For we are brought to an end by your anger;
by your wrath we are dismayed.
You have set our iniquities before you, our secret sins in the light of your presence.
For all our days pass away under your wrath; we bring our years to an end like a sigh.
The years of our life are seventy, or even by reason of strength eighty;
yet their span is but toil and trouble; they are soon gone, and we fly away.
Who considers the power of your anger, and your wrath according to the fear of you?
So teach us to number our days
that we may get a heart of wisdom.
Return, O LORD! How long?
Have pity on your servants!
Satisfy us in the morning with your steadfast love,
that we may rejoice and be glad all our days.
Make us glad for as many days as you have afflicted us, and for as many years as we have seen evil.
Let your work be shown to your servants, and your glorious power to their children.
Let the favor of the Lord our God be upon us,
and establish the work of our hands upon us;
yes, establish the work of our hands!




Friday, June 28, 2019

The need to write

As a published author, my mind is always writing. I have many snippets that I've jotted down, with no intentions of publishing them, but where do I put them? Perhaps here?

I haven't been consistent with the blogging world, I have an old blog that I will be visiting and reading, to piece together the past that was erased from anxiety. What's emerging? A new creation. It began a few years ago, as a culmination of discovering a faith in God that is personal. A testimony of God's faithfulness, patience and abundant grace.

I have a quiet urging deep inside to begin (or continue if we look at the facts?) blogging. I am an open book, but for some reason, the blog, well, that's more like a public journal. It stems from the feelings of failure when I look at the "breaks" between my posts and continues with self doubt; who wants to read my thoughts? What makes them worthy of anyone's time?

I speak to people often, people I connect to on that soul level, we all have the same conclusions.
"Know God; read His book"

That's the secret to wisdom. So as an author, how do I top that? What's already written? Why does God call me to write, when the prophesies and promises of his faithfulness are already in one place?
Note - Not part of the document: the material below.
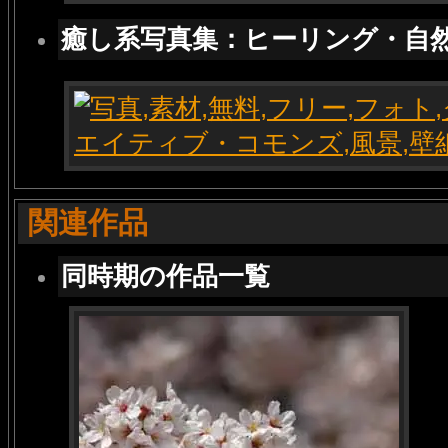
癒し系写真集：ヒーリング・自
関連作品
同時期の作品一覧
I'll tell you why. It's not for glory or fame, it's to continue witnessing what God, who is still VERY present is doing in the lives of every day people. That's my job. It's a big job in my life, but a microscopic job for our great Father in Heaven. He's Almighty, He can accomplish anything and He can turn the heart of anyone at any time. He waits for us to be ready to see what He is willing to teach us.

I think of Saul. A history of Killing Christians; only to meet God Himself and have a heart change. Meet Paul. Paul the Apostle.

A quote from the Life Application Study Bible:
"God did not waste any part of Paul- his background, his training, his citizenship, his mind, or even his weaknesses. Are you willing to let God do the same for you? You will never know all He can do with you until you allow him to have all you are!"